Once a person is closer to the camera the tracking gets handed off to OpenCV’s Yunet, a highly efficient face detection network capable of running at 10fps on even a Raspberry Pi 4. The same bounding box area method is used here to return only the closest person, or the one with the biggest head.
def find_faces(frame, model, previous_coords, previous_detection_time):
person_x, person_y, bbox_w, bbox_h = previous_coords
detection_time = previous_detection_time
try:
faces = model.infer(frame)
except:
faces = []
# If more than one face is found, focus on the largest (closest) one
if len(faces) != 0:
detection_time = time.time()
if len(faces) > 1:
face_index = find_largest_rectangle(faces)
faces = [faces[face_index]]
person_x, person_y, bbox_w, bbox_h = faces[0][0:4].astype(np.int32)
cv2.rectangle(
frame,
(person_x, person_y),
(person_x + bbox_w, person_y + bbox_h),
(0, 0, 255),
2,
)
return frame, person_x, person_y, bbox_w, bbox_h, detection_time
Also in the vision pipeline are options to save every frame that gets recorded or the more fun option of only recording when it finds a person or face. The end result of the second option is a supercut of people walking up to the decoration looking confused or creeped out.
Motion Control
The information generated by the vision pipeline is sent off to the Arduino control routine, which handles the requisite calculations for the eyeball and eyelids themselves, like mapping image coordinates to servo coordinates. When testing the range of the servos and eyeball I wrote a little servo tool that uses Firmata to issue commands to the servos so I could figure out their min/max ranges.
$ python3 servo_tool.py
Found Arduino at /dev/ttyUSB0
Commands are issued as: <pin> <servo_position>
Pin options are: x - eye x axis
y - eye y axis
b - bottom eyelid
t - top eyelid
Example: x 125
Moves the X-axis servo to 125 degrees
Type exit as a command or hit CTRL+C to quit
----------------------------------------------
Command: x 95
Command: exit
Exiting
These values are stored in a config file written in YAML which is parsed and handed off to a function that does the image too servo coordinate mapping. Inputs to the servos are in the form of a duration in microseconds, so an integer value is required.
def map_to_range(value, x1, x2, y1, y2):
xRange = x2 - x1
yRange = y2 - y1
remapped_value = float(value - x1) / float(xRange)
return int(y1 + (remapped_value * yRange))
To make the eye a little more realistic I added a blink function and a “suspicious” mode to the motion control. A maximum blink time is included in the config and while the eye is open (only when it sees someone) it will wait a random time up to that max time and blink while it is watching them.

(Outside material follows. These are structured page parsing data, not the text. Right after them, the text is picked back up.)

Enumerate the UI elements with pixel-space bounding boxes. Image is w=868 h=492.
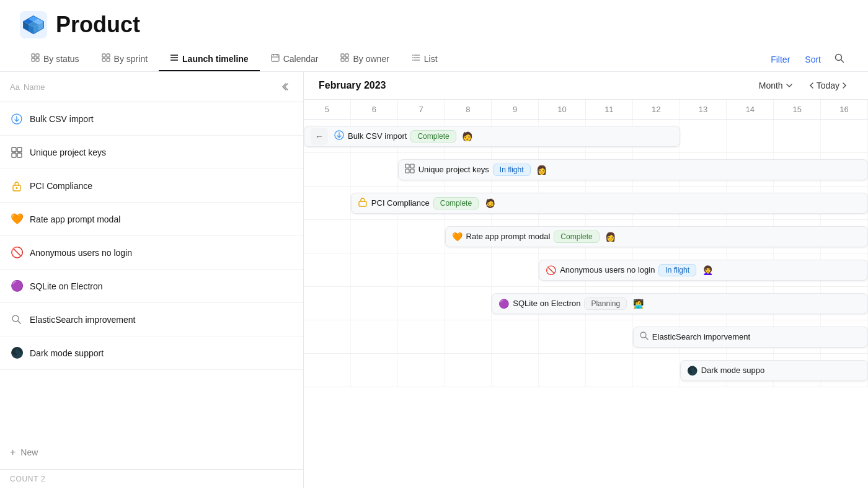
svg-point-32 — [412, 55, 414, 56]
sidebar-item-elasticsearch[interactable]: ElasticSearch improvement — [0, 303, 303, 336]
task-bar-rate-app[interactable]: 🧡Rate app prompt modalComplete👩 — [445, 226, 869, 247]
dark-mode-icon: 🌑 — [10, 346, 24, 360]
avatar-bulk-csv: 🧑 — [460, 129, 475, 144]
new-plus-icon: + — [10, 447, 16, 458]
gantt-row-pci-compliance[interactable]: PCI ComplianceComplete🧔 — [304, 187, 868, 220]
month-label: February 2023 — [319, 80, 386, 91]
task-icon-elasticsearch — [640, 332, 649, 342]
task-bar-unique-project-keys[interactable]: Unique project keysIn flight👩 — [398, 159, 868, 180]
task-name-pci-compliance: PCI Compliance — [371, 198, 430, 208]
new-label: New — [20, 447, 38, 457]
date-cell-6: 6 — [351, 100, 398, 119]
list-icon — [412, 53, 420, 64]
timeline-area: February 2023 Month Today 56789101112131… — [304, 72, 868, 488]
date-cell-5: 5 — [304, 100, 351, 119]
svg-rect-51 — [359, 201, 366, 206]
gantt-row-rate-app[interactable]: 🧡Rate app prompt modalComplete👩 — [304, 220, 868, 253]
gantt-row-sqlite[interactable]: 🟣SQLite on ElectronPlanning🧑‍💻 — [304, 287, 868, 320]
date-cell-10: 10 — [539, 100, 586, 119]
sidebar-rows: Bulk CSV import Unique project keys PCI … — [0, 102, 303, 436]
sidebar-collapse-button[interactable] — [276, 78, 293, 95]
date-cell-11: 11 — [586, 100, 633, 119]
calendar-icon — [271, 53, 280, 64]
sqlite-icon: 🟣 — [10, 279, 24, 293]
sidebar-item-pci-compliance[interactable]: PCI Compliance — [0, 169, 303, 203]
tab-by-owner[interactable]: By owner — [329, 47, 400, 71]
tab-by-sprint-label: By sprint — [114, 54, 148, 64]
status-badge-anon-users: In flight — [658, 264, 696, 276]
task-bar-elasticsearch[interactable]: ElasticSearch imporvement — [633, 327, 868, 348]
task-bar-dark-mode[interactable]: 🌑Dark mode suppo — [680, 360, 868, 381]
date-cell-15: 15 — [774, 100, 821, 119]
tab-list[interactable]: List — [401, 47, 449, 71]
sidebar-item-rate-app[interactable]: 🧡 Rate app prompt modal — [0, 203, 303, 236]
new-item-button[interactable]: + New — [0, 436, 303, 469]
svg-rect-40 — [12, 153, 16, 157]
tab-launch-timeline[interactable]: Launch timeline — [159, 47, 260, 71]
unique-project-keys-icon — [10, 146, 24, 159]
back-arrow-button[interactable]: ← — [311, 128, 328, 145]
svg-rect-15 — [107, 54, 110, 57]
rate-app-label: Rate app prompt modal — [30, 214, 120, 224]
svg-rect-26 — [345, 54, 348, 57]
sidebar-item-sqlite[interactable]: 🟣 SQLite on Electron — [0, 270, 303, 303]
task-name-elasticsearch: ElasticSearch imporvement — [652, 332, 750, 341]
month-selector-label: Month — [759, 81, 783, 90]
sidebar-item-bulk-csv[interactable]: Bulk CSV import — [0, 102, 303, 136]
task-name-rate-app: Rate app prompt modal — [466, 232, 551, 241]
sort-button[interactable]: Sort — [800, 52, 826, 67]
gantt-row-anon-users[interactable]: 🚫Anonymous users no loginIn flight👩‍🦱 — [304, 253, 868, 287]
tab-calendar-label: Calendar — [283, 54, 319, 64]
tab-list-label: List — [424, 54, 438, 64]
tabs-bar: By status By sprint Launch timeline Cale… — [0, 47, 868, 72]
tab-calendar[interactable]: Calendar — [260, 47, 330, 71]
by-owner-icon — [340, 53, 349, 64]
task-name-unique-project-keys: Unique project keys — [418, 165, 489, 174]
task-bar-anon-users[interactable]: 🚫Anonymous users no loginIn flight👩‍🦱 — [539, 260, 868, 281]
status-badge-pci-compliance: Complete — [433, 197, 479, 209]
svg-rect-50 — [410, 169, 414, 173]
unique-project-keys-label: Unique project keys — [30, 147, 106, 157]
task-bar-bulk-csv[interactable]: ←Bulk CSV importComplete🧑 — [304, 126, 680, 147]
status-badge-rate-app: Complete — [554, 231, 599, 243]
app-logo-icon — [20, 11, 47, 38]
tab-by-owner-label: By owner — [353, 54, 389, 64]
by-sprint-icon — [102, 53, 110, 64]
svg-rect-14 — [102, 54, 105, 57]
date-cell-7: 7 — [398, 100, 445, 119]
gantt-row-bulk-csv[interactable]: ←Bulk CSV importComplete🧑 — [304, 120, 868, 153]
svg-rect-25 — [341, 54, 344, 57]
anon-users-icon: 🚫 — [10, 246, 24, 260]
task-icon-sqlite: 🟣 — [498, 299, 509, 309]
gantt-row-unique-project-keys[interactable]: Unique project keysIn flight👩 — [304, 153, 868, 187]
svg-rect-21 — [272, 55, 279, 61]
chevron-left-icon — [808, 82, 815, 89]
gantt-row-elasticsearch[interactable]: ElasticSearch imporvement — [304, 320, 868, 354]
task-icon-dark-mode: 🌑 — [687, 366, 698, 376]
svg-rect-28 — [345, 58, 348, 61]
today-nav[interactable]: Today — [803, 78, 853, 93]
elasticsearch-label: ElasticSearch improvement — [30, 315, 135, 325]
avatar-pci-compliance: 🧔 — [482, 196, 497, 211]
svg-rect-27 — [341, 58, 344, 61]
tab-by-status[interactable]: By status — [20, 47, 91, 71]
svg-rect-16 — [102, 58, 105, 61]
gantt-row-dark-mode[interactable]: 🌑Dark mode suppo — [304, 354, 868, 387]
svg-rect-41 — [17, 153, 22, 157]
sidebar-item-dark-mode[interactable]: 🌑 Dark mode support — [0, 336, 303, 370]
date-cell-14: 14 — [727, 100, 774, 119]
svg-rect-10 — [32, 54, 35, 57]
sidebar-footer: COUNT 2 — [0, 469, 303, 488]
task-bar-sqlite[interactable]: 🟣SQLite on ElectronPlanning🧑‍💻 — [492, 293, 868, 314]
chevron-right-icon — [841, 82, 848, 89]
sidebar-item-unique-project-keys[interactable]: Unique project keys — [0, 136, 303, 169]
filter-button[interactable]: Filter — [766, 52, 795, 67]
search-button[interactable] — [831, 51, 848, 68]
sidebar-item-anon-users[interactable]: 🚫 Anonymous users no login — [0, 236, 303, 270]
task-bar-pci-compliance[interactable]: PCI ComplianceComplete🧔 — [351, 193, 868, 214]
task-name-dark-mode: Dark mode suppo — [701, 366, 765, 375]
aa-label: Aa — [10, 82, 20, 92]
svg-rect-11 — [36, 54, 39, 57]
tab-by-sprint[interactable]: By sprint — [91, 47, 159, 71]
month-selector[interactable]: Month — [754, 78, 798, 93]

# Only blink if we're looking at someone
if time.time() - tStart > tBlink and top_eyelid_position != TOP_REST:
blink(top_eyelid_pin, top_eyelid_position)
tBlink = config["BLINK_MIN_TIME_SECONDS"] + random.randint(0, config["BLINK_MIN_TIME_SECONDS"])
tStart = time.time()
Similarly, the suspicious mode will randomly fire while the eye is open, squinting at whoever it is following.
if time.time() - tSus > tSusTimer:
tSus = time.time()
tSusTimer = random.randint(0,config["SUSPICIOUS_TIME_SECONDS"])
suspicious = not suspicious
If the camera doesn’t see anyone for a few seconds, also a configurable value, then the eye closes.
The net effect of all three behaviors results in a much more realistic movement, pushing it more toward the uncanny valley.
Notes on Testing
The whole system was originally designed for a Jetson Nano and ran reliably at 15fps using the old face detection pipeline. The Yunet pipeline is more efficient and will run much faster; it achieves 10fps on a Pi 4 and an Nvidia Orin CPU is capable of at least 30fps; I haven’t tested with a camera that can run any faster.